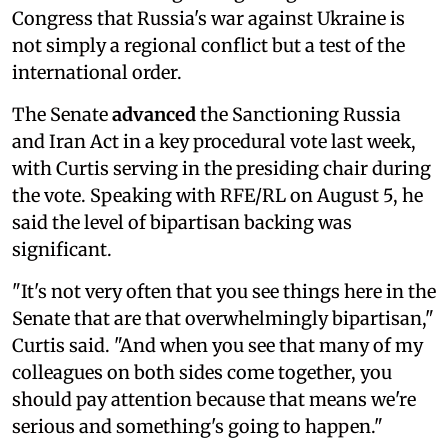
Congress that Russia's war against Ukraine is
not simply a regional conflict but a test of the
international order.
The Senate
advanced
the Sanctioning Russia
and Iran Act in a key procedural vote last week,
with Curtis serving in the presiding chair during
the vote. Speaking with RFE/RL on August 5, he
said the level of bipartisan backing was
significant.
"It's not very often that you see things here in the
Senate that are that overwhelmingly bipartisan,"
Curtis said. "And when you see that many of my
colleagues on both sides come together, you
should pay attention because that means we're
serious and something's going to happen."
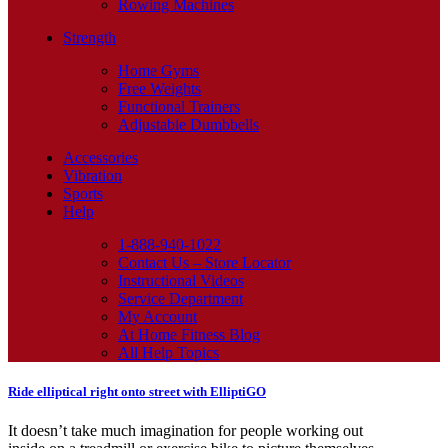
Rowing Machines
Strength
Home Gyms
Free Weights
Functional Trainers
Adjustable Dumbbells
Accessories
Vibration
Sports
Help
1-888-940-1022
Contact Us – Store Locator
Instructional Videos
Service Department
My Account
At Home Fitness Blog
All Help Topics
Ride elliptical right onto street with ElliptiGO
It doesn’t take much imagination for people working out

§ §

### YOUR ASSIGNMENT:
The reply is a bare number: how many lines above include "with".

### SOLUTION FOR THIS EXERCISE:
3